Wednesday, October 16, 2013

Elias Isquith — GOP’s true leader is Jim DeMint

The former senator isn't just the head of the right's premier think tank -- he's now running the Republican Party
...what’s most striking about DeMint is his boundless optimism. He’s not only utterly convinced that there’s a silent majority of conservatives dotting the American landscape, but he also believes that Republicans’ failures in 2008 and 2012 were the product of the party not being conservative enough....
 ... a lot about the way Jim DeMint sees the world that would strike many as odd. He’s not so sure gay people or sexually active unmarried women should be allowed to teach. He’s convinced that the Republican Party can win on cutting social insurance programs like Medicare and Social Security. He thinks Obama is turning the U.S. into a country of “national socialism.” His chosen method of political persuasion is to inflict “pain.”
For most folks outside of the GOP base, this is a bizarre and unfortunate combination of right-wing libertarianism and an authoritarian spirit....
Some would say that being a libertarian and being an authoritarian are incompatible and that a libertarian authoritarian is an oxymoron. However, that depends. Classical liberalism had a conservative side holding that while all are created naturally equal, only some deserve to be free through their meritorious action evidence in worldly power and success. Social liberalism was only added decades later.

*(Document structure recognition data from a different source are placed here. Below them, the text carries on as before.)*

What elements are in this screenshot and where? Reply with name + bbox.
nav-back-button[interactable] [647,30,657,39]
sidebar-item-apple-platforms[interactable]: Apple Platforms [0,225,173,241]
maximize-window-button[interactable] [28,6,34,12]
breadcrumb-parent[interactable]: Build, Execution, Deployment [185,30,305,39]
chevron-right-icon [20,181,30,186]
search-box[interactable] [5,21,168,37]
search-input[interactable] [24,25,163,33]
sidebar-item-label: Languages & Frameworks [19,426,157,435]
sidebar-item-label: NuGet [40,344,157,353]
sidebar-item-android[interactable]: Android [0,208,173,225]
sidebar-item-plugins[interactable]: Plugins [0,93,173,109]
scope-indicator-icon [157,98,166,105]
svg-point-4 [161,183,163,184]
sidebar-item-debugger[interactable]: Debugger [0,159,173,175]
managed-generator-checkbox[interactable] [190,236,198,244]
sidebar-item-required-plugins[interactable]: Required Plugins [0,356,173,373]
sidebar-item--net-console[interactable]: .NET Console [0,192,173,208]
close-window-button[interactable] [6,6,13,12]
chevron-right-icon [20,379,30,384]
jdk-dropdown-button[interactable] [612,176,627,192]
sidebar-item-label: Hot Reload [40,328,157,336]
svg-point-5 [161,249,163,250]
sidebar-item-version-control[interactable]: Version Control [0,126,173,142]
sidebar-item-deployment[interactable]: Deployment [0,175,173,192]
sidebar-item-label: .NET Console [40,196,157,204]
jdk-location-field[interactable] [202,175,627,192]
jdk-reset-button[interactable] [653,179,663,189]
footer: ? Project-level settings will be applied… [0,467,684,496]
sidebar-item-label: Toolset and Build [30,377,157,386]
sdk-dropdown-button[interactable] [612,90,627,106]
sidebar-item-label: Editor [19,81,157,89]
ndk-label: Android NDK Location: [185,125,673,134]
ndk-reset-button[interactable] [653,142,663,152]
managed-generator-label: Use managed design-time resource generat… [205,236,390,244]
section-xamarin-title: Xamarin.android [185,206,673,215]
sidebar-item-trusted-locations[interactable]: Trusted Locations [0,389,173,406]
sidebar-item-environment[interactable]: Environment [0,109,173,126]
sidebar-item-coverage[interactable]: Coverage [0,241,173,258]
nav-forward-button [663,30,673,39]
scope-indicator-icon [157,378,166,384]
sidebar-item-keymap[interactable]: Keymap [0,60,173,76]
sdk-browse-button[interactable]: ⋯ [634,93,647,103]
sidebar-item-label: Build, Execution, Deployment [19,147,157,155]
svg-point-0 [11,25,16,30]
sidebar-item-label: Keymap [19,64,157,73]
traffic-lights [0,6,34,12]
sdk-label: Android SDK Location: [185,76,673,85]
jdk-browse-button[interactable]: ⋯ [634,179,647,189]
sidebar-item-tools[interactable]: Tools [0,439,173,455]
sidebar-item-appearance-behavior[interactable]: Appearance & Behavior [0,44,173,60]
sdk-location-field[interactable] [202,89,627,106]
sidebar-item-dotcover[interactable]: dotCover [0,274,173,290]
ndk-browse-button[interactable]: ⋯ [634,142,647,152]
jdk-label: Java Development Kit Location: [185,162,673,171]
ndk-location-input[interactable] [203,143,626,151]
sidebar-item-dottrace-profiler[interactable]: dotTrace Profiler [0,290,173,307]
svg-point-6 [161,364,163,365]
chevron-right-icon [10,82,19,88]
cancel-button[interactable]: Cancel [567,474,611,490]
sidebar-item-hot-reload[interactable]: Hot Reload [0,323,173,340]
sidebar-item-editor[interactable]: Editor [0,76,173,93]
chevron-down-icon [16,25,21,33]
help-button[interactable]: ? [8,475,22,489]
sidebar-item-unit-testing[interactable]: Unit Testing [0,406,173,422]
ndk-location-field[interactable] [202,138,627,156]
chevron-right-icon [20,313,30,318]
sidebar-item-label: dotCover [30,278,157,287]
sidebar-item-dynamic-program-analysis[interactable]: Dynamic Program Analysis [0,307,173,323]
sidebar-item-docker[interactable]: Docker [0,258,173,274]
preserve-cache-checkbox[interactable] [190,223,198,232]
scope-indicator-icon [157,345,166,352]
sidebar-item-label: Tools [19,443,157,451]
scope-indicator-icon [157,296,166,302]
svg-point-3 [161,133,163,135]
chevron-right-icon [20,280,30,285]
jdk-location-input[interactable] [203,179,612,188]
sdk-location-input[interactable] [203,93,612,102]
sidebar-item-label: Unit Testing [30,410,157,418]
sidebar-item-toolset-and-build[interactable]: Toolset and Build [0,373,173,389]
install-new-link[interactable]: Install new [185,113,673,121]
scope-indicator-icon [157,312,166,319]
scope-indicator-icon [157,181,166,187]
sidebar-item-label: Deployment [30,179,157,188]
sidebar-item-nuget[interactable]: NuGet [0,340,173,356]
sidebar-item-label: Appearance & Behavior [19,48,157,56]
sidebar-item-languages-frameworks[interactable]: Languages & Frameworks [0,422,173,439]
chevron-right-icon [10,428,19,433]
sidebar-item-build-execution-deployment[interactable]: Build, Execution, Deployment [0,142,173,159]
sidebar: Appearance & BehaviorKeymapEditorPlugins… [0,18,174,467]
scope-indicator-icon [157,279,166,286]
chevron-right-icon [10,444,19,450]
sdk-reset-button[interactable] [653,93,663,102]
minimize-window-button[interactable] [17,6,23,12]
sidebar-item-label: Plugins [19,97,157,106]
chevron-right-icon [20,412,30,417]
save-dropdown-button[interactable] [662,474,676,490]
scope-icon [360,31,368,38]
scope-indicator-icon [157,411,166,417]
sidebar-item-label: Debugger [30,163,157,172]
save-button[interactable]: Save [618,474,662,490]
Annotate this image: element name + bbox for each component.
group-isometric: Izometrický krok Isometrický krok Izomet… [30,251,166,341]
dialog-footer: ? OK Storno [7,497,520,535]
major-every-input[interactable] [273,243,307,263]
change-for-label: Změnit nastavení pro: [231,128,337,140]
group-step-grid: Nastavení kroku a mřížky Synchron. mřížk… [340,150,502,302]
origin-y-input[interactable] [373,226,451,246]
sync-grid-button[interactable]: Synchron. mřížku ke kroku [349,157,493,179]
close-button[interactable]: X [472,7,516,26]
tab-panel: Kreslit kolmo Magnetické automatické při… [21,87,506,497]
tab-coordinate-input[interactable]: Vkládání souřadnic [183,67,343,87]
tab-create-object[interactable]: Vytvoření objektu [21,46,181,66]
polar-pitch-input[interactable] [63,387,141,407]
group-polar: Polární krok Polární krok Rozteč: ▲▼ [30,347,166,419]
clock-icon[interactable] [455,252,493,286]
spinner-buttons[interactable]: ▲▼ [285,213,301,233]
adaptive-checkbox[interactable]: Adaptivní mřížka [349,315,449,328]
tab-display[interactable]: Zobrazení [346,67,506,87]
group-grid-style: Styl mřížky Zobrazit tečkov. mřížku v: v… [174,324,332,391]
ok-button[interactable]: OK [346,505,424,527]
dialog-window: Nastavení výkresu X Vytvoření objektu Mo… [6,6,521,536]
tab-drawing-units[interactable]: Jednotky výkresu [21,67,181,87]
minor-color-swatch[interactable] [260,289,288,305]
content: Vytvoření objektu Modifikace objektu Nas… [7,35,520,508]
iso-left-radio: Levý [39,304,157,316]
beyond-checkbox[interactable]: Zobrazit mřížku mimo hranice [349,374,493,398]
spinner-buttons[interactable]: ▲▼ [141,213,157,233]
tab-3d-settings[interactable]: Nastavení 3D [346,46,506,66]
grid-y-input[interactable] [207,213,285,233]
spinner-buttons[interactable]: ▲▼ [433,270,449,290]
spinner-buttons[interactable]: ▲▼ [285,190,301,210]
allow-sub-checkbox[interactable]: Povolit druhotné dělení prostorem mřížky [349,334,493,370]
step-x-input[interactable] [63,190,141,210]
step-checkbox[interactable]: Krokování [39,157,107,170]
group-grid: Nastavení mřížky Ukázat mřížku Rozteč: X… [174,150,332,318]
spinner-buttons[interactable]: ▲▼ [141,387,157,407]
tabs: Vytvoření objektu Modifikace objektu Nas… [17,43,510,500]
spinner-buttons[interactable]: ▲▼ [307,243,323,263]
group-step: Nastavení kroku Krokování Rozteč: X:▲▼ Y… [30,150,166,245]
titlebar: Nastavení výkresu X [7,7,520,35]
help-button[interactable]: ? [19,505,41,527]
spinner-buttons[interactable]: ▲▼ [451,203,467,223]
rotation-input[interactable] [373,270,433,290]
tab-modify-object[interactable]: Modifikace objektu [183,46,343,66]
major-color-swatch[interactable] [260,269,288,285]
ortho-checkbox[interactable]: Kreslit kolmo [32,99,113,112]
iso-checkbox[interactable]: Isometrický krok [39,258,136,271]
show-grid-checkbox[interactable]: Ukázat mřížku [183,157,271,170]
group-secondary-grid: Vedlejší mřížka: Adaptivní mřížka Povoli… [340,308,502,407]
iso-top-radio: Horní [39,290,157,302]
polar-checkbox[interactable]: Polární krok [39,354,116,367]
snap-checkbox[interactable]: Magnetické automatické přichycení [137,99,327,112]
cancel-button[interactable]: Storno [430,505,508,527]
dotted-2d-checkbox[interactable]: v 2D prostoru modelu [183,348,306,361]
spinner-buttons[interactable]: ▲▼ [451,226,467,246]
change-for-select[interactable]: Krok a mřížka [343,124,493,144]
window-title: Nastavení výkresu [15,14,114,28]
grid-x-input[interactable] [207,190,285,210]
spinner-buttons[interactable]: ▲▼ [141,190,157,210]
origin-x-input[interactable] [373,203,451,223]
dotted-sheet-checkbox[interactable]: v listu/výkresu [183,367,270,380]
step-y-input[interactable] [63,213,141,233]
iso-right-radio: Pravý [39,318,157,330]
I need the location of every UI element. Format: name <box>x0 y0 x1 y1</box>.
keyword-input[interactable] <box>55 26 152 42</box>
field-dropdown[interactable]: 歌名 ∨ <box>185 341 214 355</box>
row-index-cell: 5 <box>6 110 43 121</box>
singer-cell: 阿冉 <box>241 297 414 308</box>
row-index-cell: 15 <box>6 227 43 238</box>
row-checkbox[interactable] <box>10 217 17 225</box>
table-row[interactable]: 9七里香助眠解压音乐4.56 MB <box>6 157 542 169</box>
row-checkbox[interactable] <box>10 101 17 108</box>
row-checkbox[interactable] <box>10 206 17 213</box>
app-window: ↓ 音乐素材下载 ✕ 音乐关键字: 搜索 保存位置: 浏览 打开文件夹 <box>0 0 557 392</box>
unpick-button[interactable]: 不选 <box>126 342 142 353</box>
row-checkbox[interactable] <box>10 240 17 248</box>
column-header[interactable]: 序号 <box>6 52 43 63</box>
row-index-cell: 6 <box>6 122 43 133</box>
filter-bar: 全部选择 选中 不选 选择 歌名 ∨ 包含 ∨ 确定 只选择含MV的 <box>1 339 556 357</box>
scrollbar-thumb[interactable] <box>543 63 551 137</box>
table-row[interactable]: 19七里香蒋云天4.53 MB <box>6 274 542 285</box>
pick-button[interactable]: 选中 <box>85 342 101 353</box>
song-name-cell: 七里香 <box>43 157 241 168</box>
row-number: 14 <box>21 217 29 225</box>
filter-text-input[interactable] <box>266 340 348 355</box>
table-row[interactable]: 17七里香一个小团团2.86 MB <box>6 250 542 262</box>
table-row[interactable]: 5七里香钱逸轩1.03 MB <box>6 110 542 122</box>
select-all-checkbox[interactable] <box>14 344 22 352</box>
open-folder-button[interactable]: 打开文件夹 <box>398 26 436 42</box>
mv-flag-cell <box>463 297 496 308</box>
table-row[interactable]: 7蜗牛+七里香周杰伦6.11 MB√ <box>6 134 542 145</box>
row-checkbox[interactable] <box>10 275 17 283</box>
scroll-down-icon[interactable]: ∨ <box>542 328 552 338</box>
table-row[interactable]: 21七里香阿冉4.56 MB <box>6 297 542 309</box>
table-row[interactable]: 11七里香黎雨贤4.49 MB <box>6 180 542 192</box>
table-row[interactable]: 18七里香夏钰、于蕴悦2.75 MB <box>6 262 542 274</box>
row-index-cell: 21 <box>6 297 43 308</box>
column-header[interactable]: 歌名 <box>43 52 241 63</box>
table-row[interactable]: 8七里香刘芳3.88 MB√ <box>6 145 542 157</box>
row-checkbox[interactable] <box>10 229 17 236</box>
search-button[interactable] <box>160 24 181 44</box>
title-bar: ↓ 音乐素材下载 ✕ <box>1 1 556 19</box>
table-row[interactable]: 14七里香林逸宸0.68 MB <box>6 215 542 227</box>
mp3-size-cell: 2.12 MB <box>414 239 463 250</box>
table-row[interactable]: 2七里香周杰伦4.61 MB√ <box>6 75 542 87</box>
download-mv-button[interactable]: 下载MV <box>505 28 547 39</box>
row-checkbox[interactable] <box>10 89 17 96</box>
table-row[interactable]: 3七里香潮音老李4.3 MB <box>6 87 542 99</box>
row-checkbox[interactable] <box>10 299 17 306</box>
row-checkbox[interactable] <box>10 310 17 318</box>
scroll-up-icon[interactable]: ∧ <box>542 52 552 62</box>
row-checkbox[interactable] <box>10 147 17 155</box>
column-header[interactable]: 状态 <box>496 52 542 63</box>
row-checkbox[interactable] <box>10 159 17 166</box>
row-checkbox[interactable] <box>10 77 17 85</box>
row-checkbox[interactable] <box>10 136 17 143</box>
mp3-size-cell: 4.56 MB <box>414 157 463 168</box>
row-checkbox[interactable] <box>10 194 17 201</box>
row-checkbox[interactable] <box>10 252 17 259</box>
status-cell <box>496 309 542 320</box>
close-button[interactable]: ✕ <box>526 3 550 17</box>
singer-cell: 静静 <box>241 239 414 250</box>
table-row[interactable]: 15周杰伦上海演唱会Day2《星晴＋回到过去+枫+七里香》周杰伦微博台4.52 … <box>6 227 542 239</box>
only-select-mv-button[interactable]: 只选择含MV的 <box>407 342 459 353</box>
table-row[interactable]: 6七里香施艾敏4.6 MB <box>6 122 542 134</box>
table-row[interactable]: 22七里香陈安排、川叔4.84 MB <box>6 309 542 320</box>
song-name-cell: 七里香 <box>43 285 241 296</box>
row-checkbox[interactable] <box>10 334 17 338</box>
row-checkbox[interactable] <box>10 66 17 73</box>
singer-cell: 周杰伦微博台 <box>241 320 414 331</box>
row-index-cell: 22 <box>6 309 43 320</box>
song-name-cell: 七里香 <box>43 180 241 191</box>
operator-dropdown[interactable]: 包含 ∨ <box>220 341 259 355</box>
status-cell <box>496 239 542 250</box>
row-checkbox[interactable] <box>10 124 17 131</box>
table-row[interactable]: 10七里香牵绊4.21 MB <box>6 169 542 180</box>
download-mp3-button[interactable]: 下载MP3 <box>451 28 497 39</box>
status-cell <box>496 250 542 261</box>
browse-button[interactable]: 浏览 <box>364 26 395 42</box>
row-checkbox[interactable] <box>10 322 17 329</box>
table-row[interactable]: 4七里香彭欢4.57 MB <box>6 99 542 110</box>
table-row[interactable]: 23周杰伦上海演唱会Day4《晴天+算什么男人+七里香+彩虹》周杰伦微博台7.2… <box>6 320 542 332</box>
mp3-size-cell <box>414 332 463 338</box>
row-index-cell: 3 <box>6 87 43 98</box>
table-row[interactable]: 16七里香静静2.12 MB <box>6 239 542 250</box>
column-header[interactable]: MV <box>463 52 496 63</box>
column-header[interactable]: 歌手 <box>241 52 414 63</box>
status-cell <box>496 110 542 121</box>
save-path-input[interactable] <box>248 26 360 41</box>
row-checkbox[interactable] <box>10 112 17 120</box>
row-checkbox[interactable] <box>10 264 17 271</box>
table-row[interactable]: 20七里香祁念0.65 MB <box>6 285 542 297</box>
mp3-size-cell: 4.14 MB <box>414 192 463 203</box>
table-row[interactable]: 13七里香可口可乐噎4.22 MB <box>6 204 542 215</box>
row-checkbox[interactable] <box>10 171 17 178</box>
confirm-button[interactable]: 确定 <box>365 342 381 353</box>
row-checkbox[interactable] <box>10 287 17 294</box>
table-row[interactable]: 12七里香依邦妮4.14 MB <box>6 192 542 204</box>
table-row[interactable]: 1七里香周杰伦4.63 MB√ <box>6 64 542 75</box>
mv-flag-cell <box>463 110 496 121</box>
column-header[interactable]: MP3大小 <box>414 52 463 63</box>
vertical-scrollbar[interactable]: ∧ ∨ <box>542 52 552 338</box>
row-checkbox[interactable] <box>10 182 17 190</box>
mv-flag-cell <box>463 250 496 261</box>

Social liberalism was never adopted by many classical liberals. Nor was it by neoclassical liberals, who see liberalism in terms of free markets and utility maximization. Free markets means no government "intrusion" since exchange is "natural," and "utility" maximization signifies acquisition of power and property as being "rational." The best from of government is "meritocracy" as shown by acquisition of power and wealth. The privilege of political power (authoritarianism) and economic freedom (libertarianism) is hard won and deserved and therefore should be inheritable.